Foreign policy and the Golden Rule

Even though I argued in my previous post that liberals are under no particular obligation to support Ron Paul (e.g., vote for him), I do agree with those who say that he is raising important issues and has a perspective that needs to be heard, particularly with respect to foreign policy.

In a recent post at his new Atlantic blog, Robert Wright does a good job of articulating this perspective. What Paul is doing, Wright argues, is expanding our “moral imagination” by inviting us to look at U.S. foreign policy through the eyes of those whom it affects:

It’s certainly true that Paul’s hawkish critics are using his weirder ideas and checkered past to try and make non-interventionism synonymous with creepiness. But, whatever their success, Paul is making one contribution to the foreign policy debate that could have enduring value.

It doesn’t lie in the substance of his foreign policy views (which I’m largely but not wholly in sympathy with) but in the way he explains them. Paul routinely performs a simple thought experiment: He tries to imagine how the world looks to people other than Americans.

Wright cites this impressive pro-Paul campaign ad that explicitly draws an analogy between our occupation of foreign countries and an imagined Chinese occupation of Texas:

Wright comments:

I’ve long thought that the biggest single problem in the world is the failure of “moral imagination”–the inability or unwillingness of people to see things from the perspective of people in circumstances different from their own. Especially incendiary is the failure to extend moral imagination across national, religious, or ethnic borders.

If a lack of moral imagination is indeed the core problem with America’s foreign policy, and Ron Paul is unique among presidential candidates in trying to fight it, I think you have to say he’s doing something great, notwithstanding the many non-great and opposite-of-great things about him (and notwithstanding the fact that he has in the past failed to extend moral imagination across all possible borders).

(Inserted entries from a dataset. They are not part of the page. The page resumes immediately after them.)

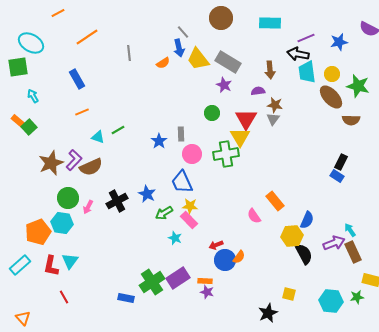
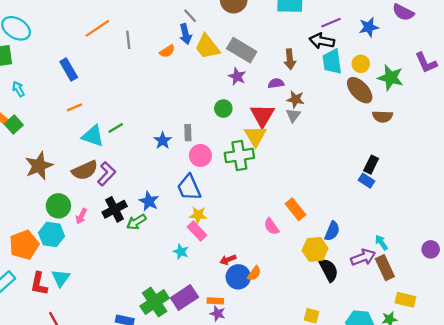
orange line: (87, 37) -> (97, 28), moved
cyan triangle: (98, 137) -> (93, 136), size x1.5
purple L-shape: (74, 160) -> (107, 174), moved
green arrow: (164, 213) -> (136, 222), moved

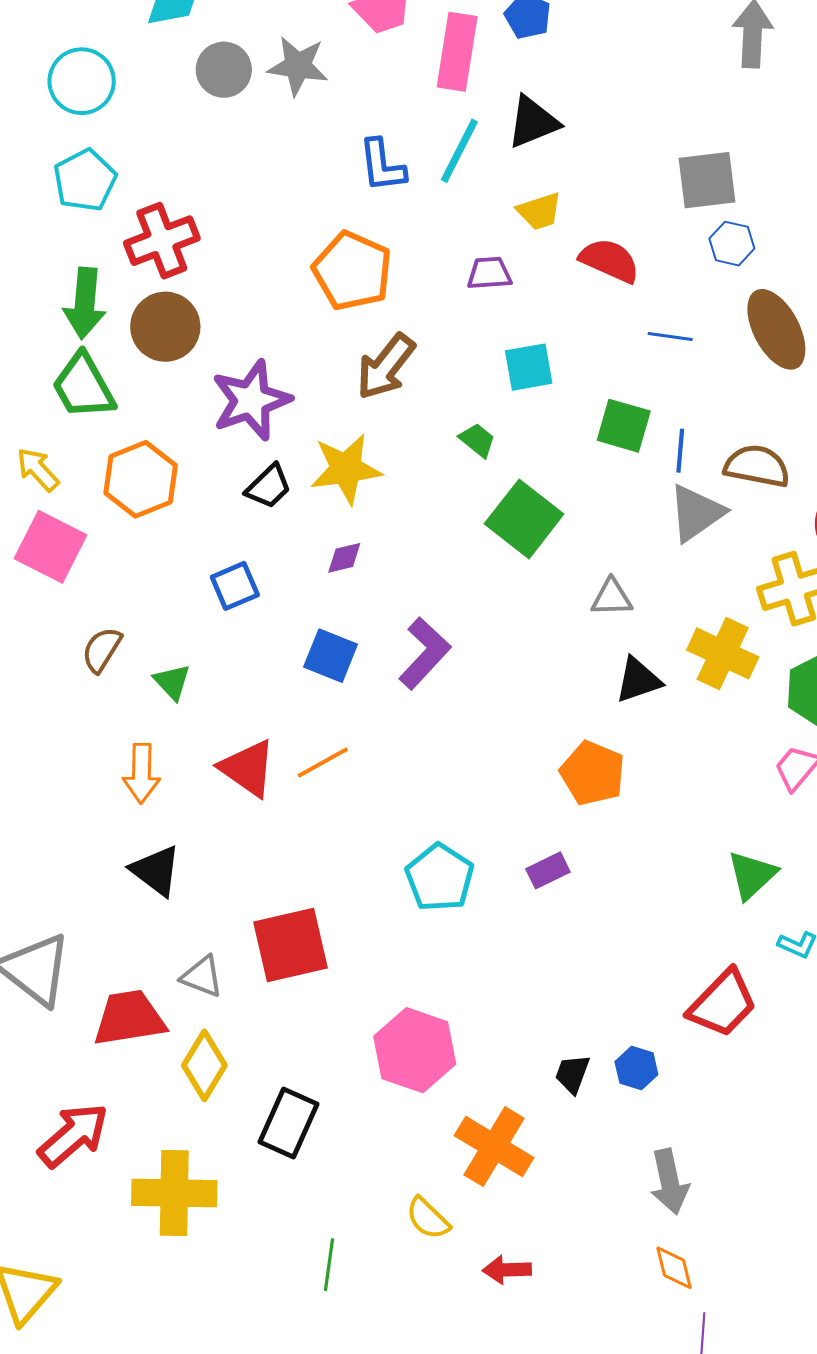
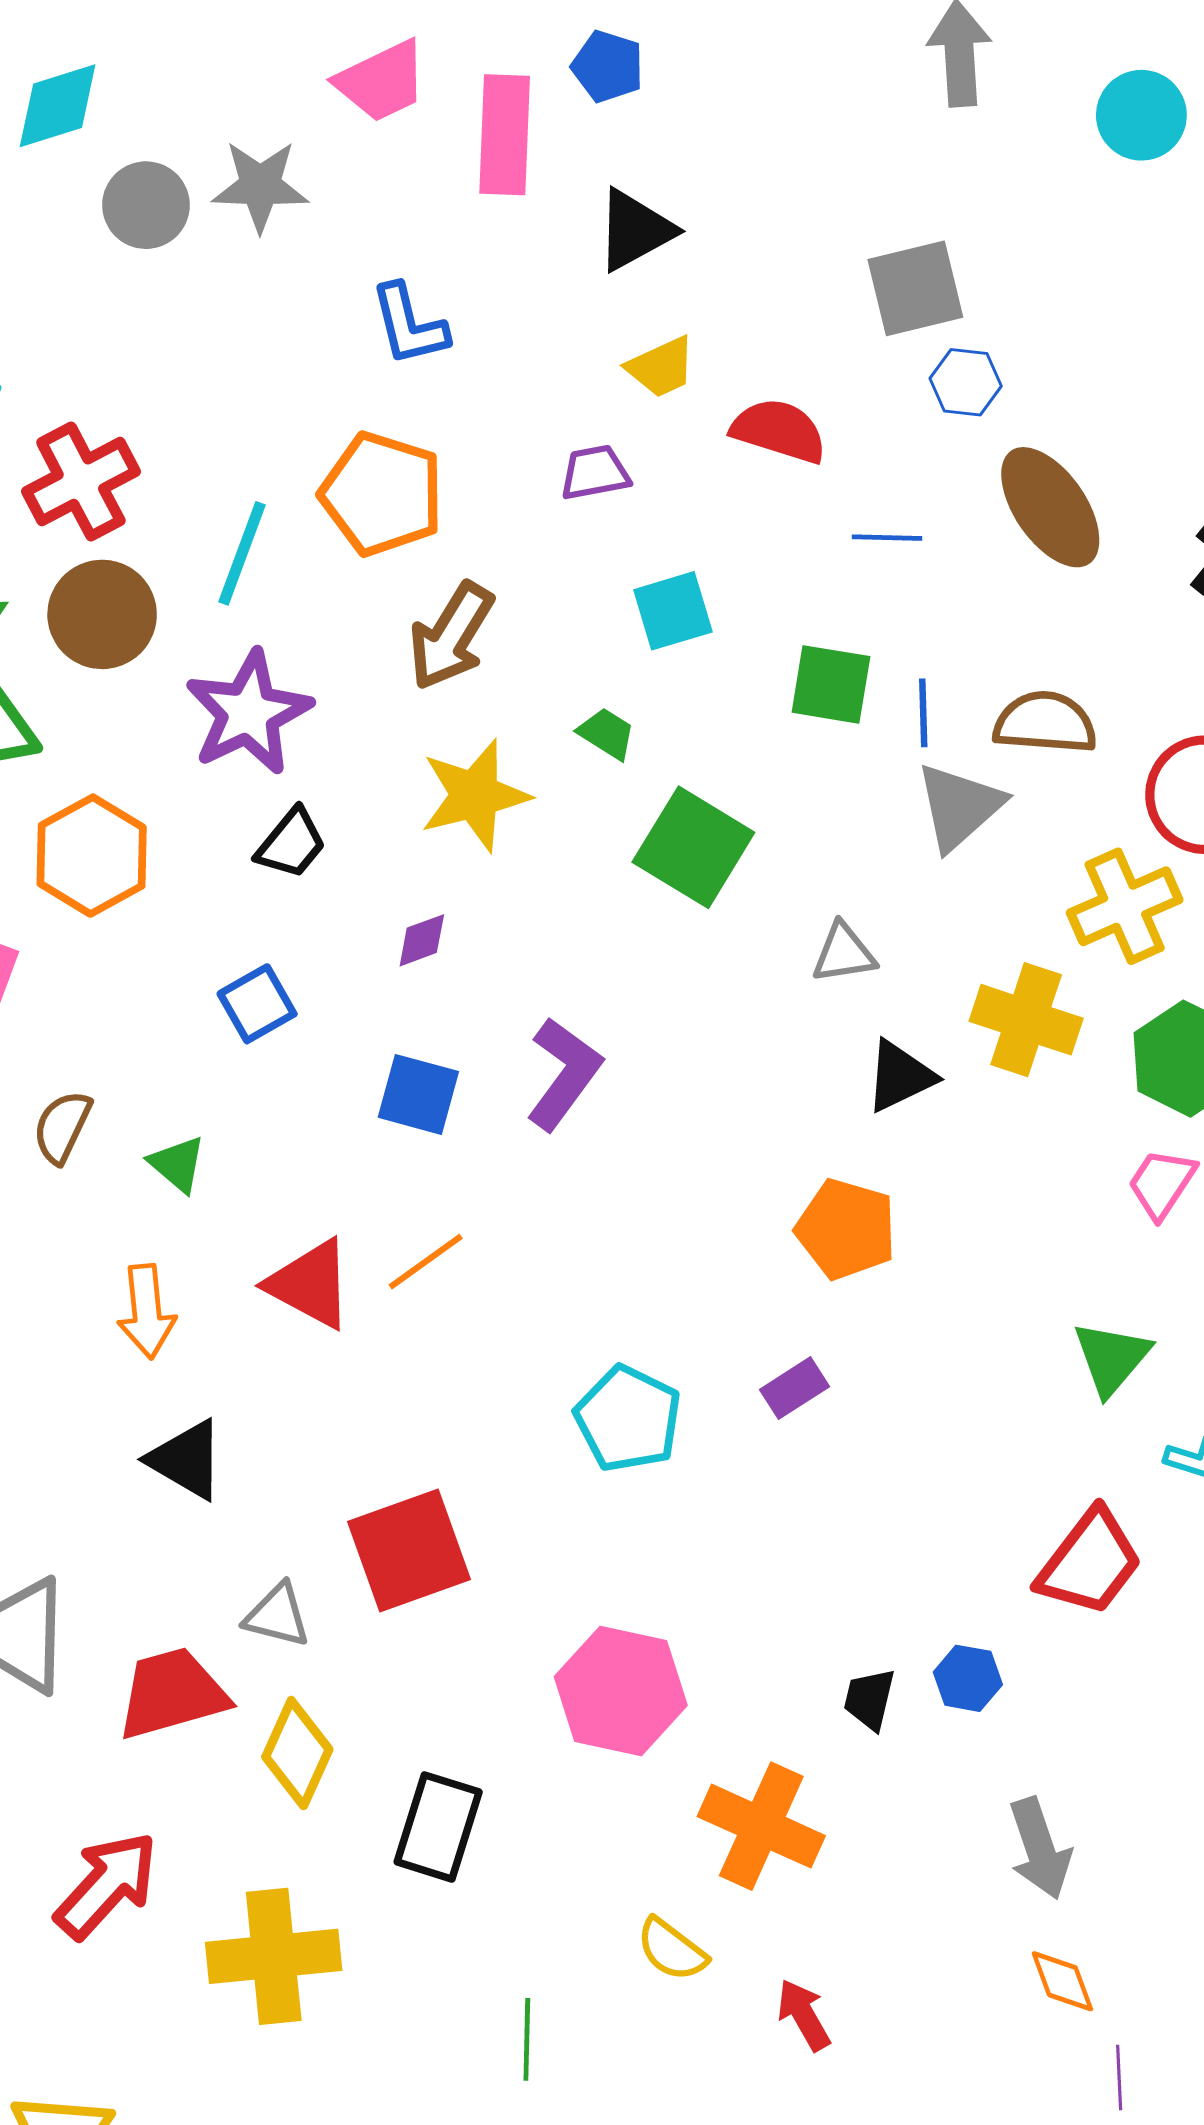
cyan line: (459, 151) -> (242, 553), moved
yellow star: (346, 469) -> (475, 795), moved
red arrow: (507, 1270) -> (804, 2015), turned 69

I think this is right, and I think this is why some liberal critics of Paul are wrong when they reduce his foreign-policy views to nothing more than a selfish, “leave-me-alone”-style libertarianism. One can disagree with Paul’s views on, say, foreign aid (not to mention much of his domestic agenda) and still appreciate the basic point that American foreign policy-makers (and the public) too often fail to exercise the moral imagination Wright is talking about.

In fact, a similar argument has been made often by Noam Chomsky–someone whose political views otherwise have very little in common with Ron Paul’s. Chomsky has repeatedly pointed out that justifications of U.S. policy often appeal to a double standard which makes it okay for us to do things to others that we would never tolerate being done to us. Here’s a recent version of the argument where Chomsky points out how the interests and voices of parties who object to U.S. (and Western actions more broadly) on the international are routinely ignored, rendering them “unpeople.” The double standard is that some people’s voices count (usually power players in business and government), while others’ (e.g., those of the people without power–who often end up on the receiving end of our military actions) don’t. Chomsky’s “radicalism” often consists of nothing more than trying to apply the same principles to U.S. policy that we would apply to others.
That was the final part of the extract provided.